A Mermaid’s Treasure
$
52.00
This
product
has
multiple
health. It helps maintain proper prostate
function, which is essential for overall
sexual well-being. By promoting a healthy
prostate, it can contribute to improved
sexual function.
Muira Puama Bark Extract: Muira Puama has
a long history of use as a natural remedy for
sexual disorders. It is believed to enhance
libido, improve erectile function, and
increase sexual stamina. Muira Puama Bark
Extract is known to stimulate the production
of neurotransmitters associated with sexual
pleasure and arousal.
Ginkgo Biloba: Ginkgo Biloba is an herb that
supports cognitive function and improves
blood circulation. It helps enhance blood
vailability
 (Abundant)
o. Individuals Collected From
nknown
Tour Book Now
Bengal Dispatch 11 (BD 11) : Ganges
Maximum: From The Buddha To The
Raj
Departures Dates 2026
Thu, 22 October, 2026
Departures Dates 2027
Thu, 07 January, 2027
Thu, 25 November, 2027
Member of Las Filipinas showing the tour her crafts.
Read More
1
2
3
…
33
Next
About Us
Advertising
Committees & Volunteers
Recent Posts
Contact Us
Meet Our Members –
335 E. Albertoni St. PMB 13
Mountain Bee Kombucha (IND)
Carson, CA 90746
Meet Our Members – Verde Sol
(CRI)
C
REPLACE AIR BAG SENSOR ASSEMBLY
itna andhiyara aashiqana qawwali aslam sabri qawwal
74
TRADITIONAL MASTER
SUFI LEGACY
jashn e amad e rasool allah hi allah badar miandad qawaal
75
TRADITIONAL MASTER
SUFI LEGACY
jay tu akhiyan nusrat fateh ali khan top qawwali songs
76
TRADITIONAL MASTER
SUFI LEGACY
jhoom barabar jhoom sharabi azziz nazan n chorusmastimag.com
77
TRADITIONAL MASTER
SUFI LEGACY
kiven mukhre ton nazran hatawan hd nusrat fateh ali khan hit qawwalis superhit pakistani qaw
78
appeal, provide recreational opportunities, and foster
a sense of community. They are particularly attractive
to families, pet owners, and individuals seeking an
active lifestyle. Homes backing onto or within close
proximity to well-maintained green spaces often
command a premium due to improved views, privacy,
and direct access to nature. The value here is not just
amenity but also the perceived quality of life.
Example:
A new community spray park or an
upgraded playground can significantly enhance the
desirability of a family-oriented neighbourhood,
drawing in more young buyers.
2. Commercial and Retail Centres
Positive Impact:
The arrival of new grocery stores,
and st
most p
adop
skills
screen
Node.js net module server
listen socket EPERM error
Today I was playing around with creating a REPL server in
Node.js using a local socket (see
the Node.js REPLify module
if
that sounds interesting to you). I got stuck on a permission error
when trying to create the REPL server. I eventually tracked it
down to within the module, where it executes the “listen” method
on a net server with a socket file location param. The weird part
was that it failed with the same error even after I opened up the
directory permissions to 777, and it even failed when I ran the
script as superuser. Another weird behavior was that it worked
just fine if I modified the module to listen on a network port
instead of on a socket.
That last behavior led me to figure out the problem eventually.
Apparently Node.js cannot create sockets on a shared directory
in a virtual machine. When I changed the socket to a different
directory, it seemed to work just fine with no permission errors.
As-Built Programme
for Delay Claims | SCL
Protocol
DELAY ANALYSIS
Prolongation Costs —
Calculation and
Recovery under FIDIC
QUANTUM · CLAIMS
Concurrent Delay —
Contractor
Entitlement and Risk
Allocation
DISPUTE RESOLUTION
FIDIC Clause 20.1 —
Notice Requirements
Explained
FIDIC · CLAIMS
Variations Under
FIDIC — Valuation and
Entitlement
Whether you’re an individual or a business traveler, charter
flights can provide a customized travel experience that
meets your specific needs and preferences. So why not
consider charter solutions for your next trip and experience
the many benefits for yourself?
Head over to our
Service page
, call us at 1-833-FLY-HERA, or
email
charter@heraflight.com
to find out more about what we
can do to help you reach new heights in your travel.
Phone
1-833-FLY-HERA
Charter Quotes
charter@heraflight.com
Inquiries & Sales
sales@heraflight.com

● ● ● ●

- _About this exercise_
In the lines above, find the word "Bark" and copy each line that contains it.

- _Solution to this problem_
Muira Puama Bark Extract: Muira Puama has
increase sexual stamina. Muira Puama Bark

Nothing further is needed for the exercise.